6.3 各リスト・パターンの変更スケジュール
- 性能確認後にリスト・パターンの変更を希望する場合、前々四半期末までに申出て審査を行う必要がある。
6.4 リソース入替・追加の許容範囲
- 供出可能量の**10%**以内のリソース入替・追加を許容することが提案されている。
7. 不正防止策の詳細
7.1 不正防止策の提案
不正防止策として以下が提案されている。
- 抜き打ち監査やペナルティ強度の設定
- 単線結線図の事前提出
7.2 ペナルティの詳細
- 不正発覚時には、アセスメントⅡ違反時と同様の金銭的ペナルティを検討している。
7.3 海外の不正防止策との比較
以下のような海外実施内容との比較が行われている。
| 実施内容 | 実施国 | 日本での実施予定項目 |
|---|
| オンライン監視を用いたデータ送信 | アメリカ等 | 現行にて実施 |
| 条件に応じた計測器設置要求 | ドイツ | 検討中 |
| 不正発覚時の市場ライセンス剥奪及びペナルティ強度強化 | フランス | 検討中 |
| 抜き打ち監査及びデータ確認 | イギリス | 検討中 |
| 単線結線図の事前提出 | - | 実施しつつあり |
7.4 低圧機器個別計測に関する不正防止策
低圧機器個別計測導入に伴う不正防止策として、高圧と同様のペナルティを適用することが提案されている。
8. 今後の検討課題とスケジュール
8.1 スケジュール
システム改修および取引規程の改定に向けた検討課題のスケジュールは以下の通りである。
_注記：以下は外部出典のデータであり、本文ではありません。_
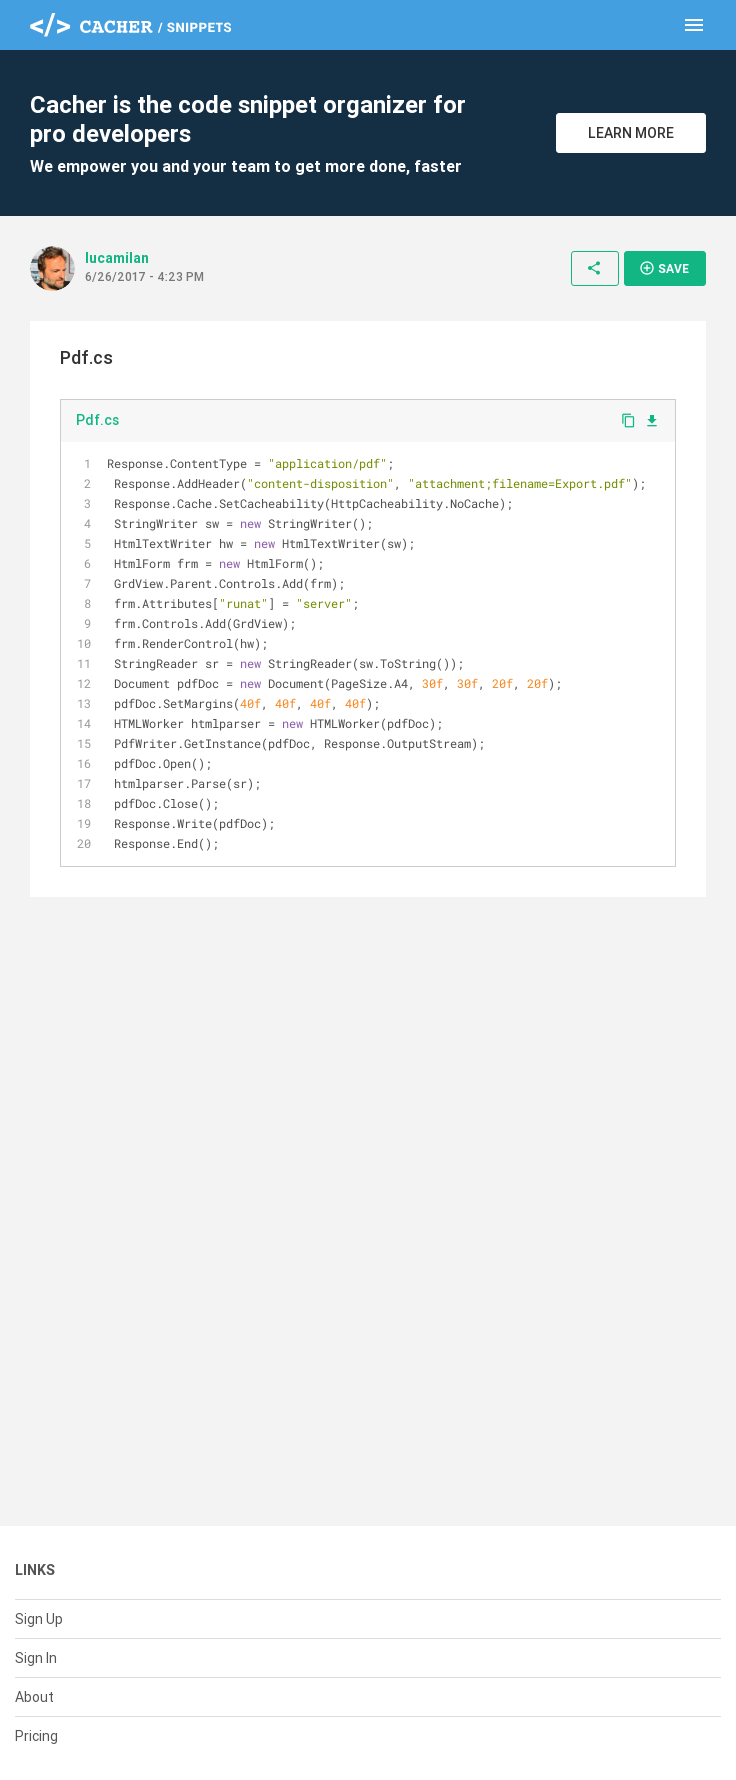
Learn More (631, 133)
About (34, 1697)
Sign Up (39, 1619)
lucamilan (117, 258)
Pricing (36, 1736)
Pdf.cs (97, 420)
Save (664, 268)
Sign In (36, 1658)
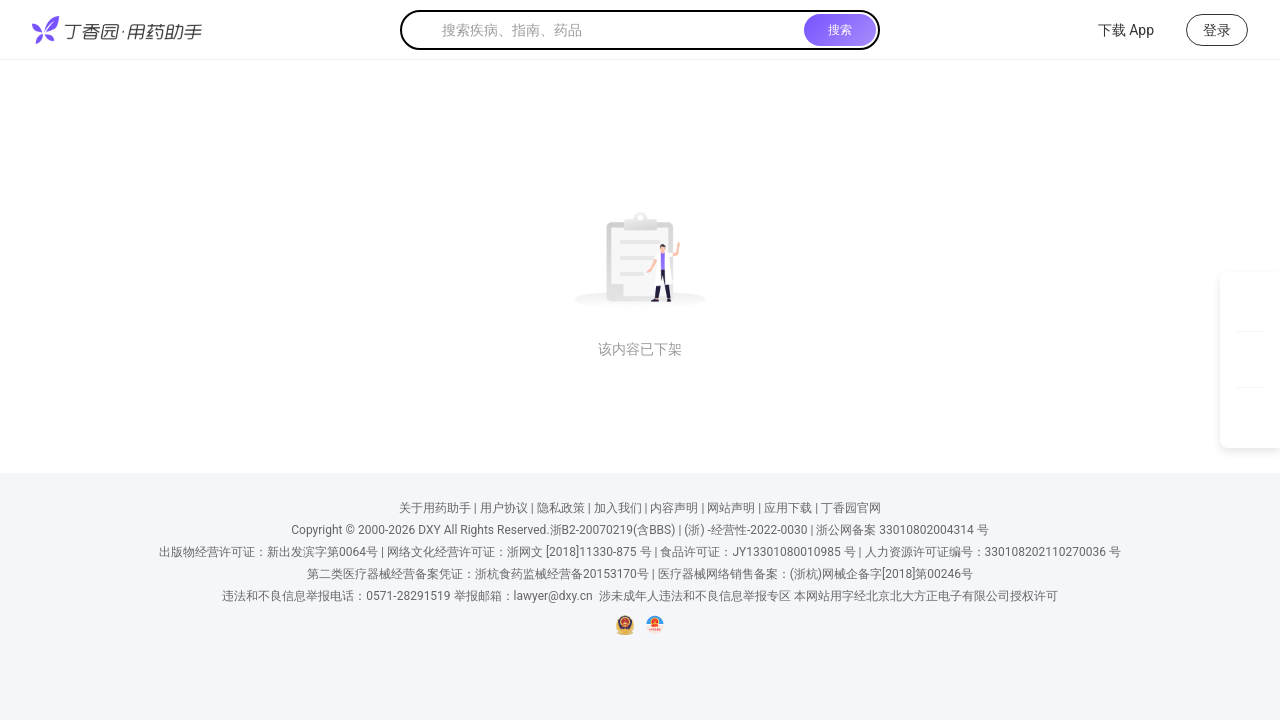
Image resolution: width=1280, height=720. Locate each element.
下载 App (1114, 30)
| 検討課題 | 対象リソース | 検討期限 | 概要 | 検討主管 |
|---|
| 調整力契約 | 機器点 | 2023年8月 | 複数のリソースの機器点調整力契約の適用可否の判断 | 資源エネルギー庁 一般送配電事業者 |
| 導入時期 | 低圧機器 | 2023年8月 | 低圧リソースにおける機器個別計測導入時期の決定 | 資源エネルギー庁 一般送配電事業者 |
| 不正防止 | 低圧機器 | 2025年まで | 抜き打ち監査や単線結線図の運用詳細、追加不正防止策の検討 | 一般送配電事業者 広域機関 |
この内容に基づき、引き続き国や一般送配電事業者との連携を持って検討が進められる予定である。